DATA SUPPLIED section start

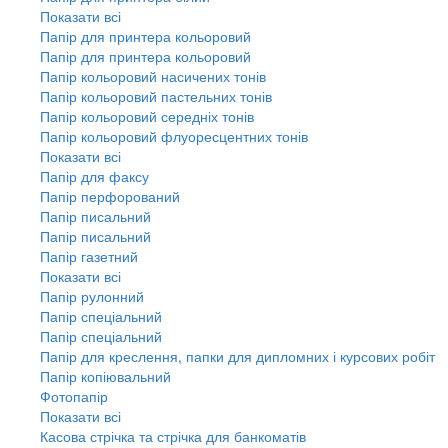
Показати всі
Папір для принтера кольоровий
Папір для принтера кольоровий
Папір кольоровий насичених тонів
Папір кольоровий пастельних тонів
Папір кольоровий середніх тонів
Папір кольоровий флуоресцентних тонів
Показати всі
Папір для факсу
Папір перфорований
Папір писальний
Папір писальний
Папір газетний
Показати всі
Папір рулонний
Папір спеціальний
Папір спеціальний
Папір для креслення, папки для дипломних і курсових робіт
Папір копіювальний
Фотопапір
Показати всі
Касова стрічка та стрічка для банкоматів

DATA SUPPLIED section end

Please retype, without any change, the line containing "Папір кольоровий насичених тонів" and every line after it to the end of the entries above, and only those.

= EXERCISE RESPONSE =
Папір кольоровий насичених тонів
Папір кольоровий пастельних тонів
Папір кольоровий середніх тонів
Папір кольоровий флуоресцентних тонів
Показати всі
Папір для факсу
Папір перфорований
Папір писальний
Папір писальний
Папір газетний
Показати всі
Папір рулонний
Папір спеціальний
Папір спеціальний
Папір для креслення, папки для дипломних і курсових робіт
Папір копіювальний
Фотопапір
Показати всі
Касова стрічка та стрічка для банкоматів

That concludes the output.